Né le 12 mai 1930 à Madrid, ce cinéaste d'origine espagnol compte plus de 170 réalisations à son actif, signées de l'un des 60 pseudonymes (parmi lesquels Jess Frank ou encore Jack Griffin) dont il usa au cours d'une carrière débutée sous le signe de l'horreur (L'Horrible Docteur Orloff en 1963). Mêlant volontiers l'érotisme à l'épouvante (Les Avaleuses en 1973), passant allégrement du polar (Chasse à la mafia en 1963) à l'anticipation (Miss Muerte en 1966), adaptant des classiques de la littérature fantastique (Dracula : Les Nuits de Dracula, Fu Manchu : Blood for Fu Manchu et The Torture Chamber of Fu Manchu, trois films interprétés par Christopher Lee), faisant même quelques incursions dans le porno (Deux soeurs vicieuses en 1977), Jesús Franco s'est imposé durant cinq décennies comme le maître incontesté du cinéma bis.

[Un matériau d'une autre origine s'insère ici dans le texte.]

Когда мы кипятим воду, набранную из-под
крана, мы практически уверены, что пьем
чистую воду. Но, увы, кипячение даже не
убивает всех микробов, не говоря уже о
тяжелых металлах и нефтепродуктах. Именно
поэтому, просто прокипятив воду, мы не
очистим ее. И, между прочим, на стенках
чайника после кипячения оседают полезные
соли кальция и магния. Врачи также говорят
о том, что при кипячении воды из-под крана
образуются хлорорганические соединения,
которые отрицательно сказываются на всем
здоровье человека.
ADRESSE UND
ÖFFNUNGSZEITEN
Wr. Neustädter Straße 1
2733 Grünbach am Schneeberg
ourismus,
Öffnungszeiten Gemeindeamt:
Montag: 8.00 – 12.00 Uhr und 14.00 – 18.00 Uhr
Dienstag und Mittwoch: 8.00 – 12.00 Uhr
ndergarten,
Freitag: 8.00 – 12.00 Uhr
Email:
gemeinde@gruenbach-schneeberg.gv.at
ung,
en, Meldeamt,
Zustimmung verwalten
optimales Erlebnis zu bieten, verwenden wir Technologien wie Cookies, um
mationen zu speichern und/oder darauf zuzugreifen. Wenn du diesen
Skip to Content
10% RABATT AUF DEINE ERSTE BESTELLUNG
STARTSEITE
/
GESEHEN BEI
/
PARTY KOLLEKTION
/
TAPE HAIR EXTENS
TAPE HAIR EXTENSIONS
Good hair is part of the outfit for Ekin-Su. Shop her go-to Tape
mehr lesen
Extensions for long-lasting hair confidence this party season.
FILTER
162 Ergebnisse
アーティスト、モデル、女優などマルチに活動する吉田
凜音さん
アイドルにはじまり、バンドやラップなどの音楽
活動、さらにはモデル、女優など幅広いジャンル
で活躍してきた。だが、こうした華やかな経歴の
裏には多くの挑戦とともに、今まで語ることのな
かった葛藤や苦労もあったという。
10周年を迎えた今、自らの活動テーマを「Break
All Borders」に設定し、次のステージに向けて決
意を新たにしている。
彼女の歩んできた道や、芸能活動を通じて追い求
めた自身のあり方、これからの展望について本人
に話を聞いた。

Une collaboration avec Orson Welles...

Tout au long de sa carrière, il n'a pas manqué de rendre hommage à ses pairs, de Fritz Lang à Jean-Luc Godard. Mais le réalisateur ne s'est pas contenté d'admirer, il a
également suscité l'intérêt de ses modèles. Ainsi, en 1965, Orson Welles lui a offert l'opportunité de superviser la deuxième équipe de tournage sur Falstaff. Par ailleurs, Jesús Franco a repris, au début des années 1990, le montage de l'adaptation de Don Quixote que Welles n'avait pu mener à son terme, faute de moyens. Ce travail le mobilisa un an et demi, une durée peu habituelle pour le metteur en scène, qui d'ordinaire signait trois à quatre longs métrages par an.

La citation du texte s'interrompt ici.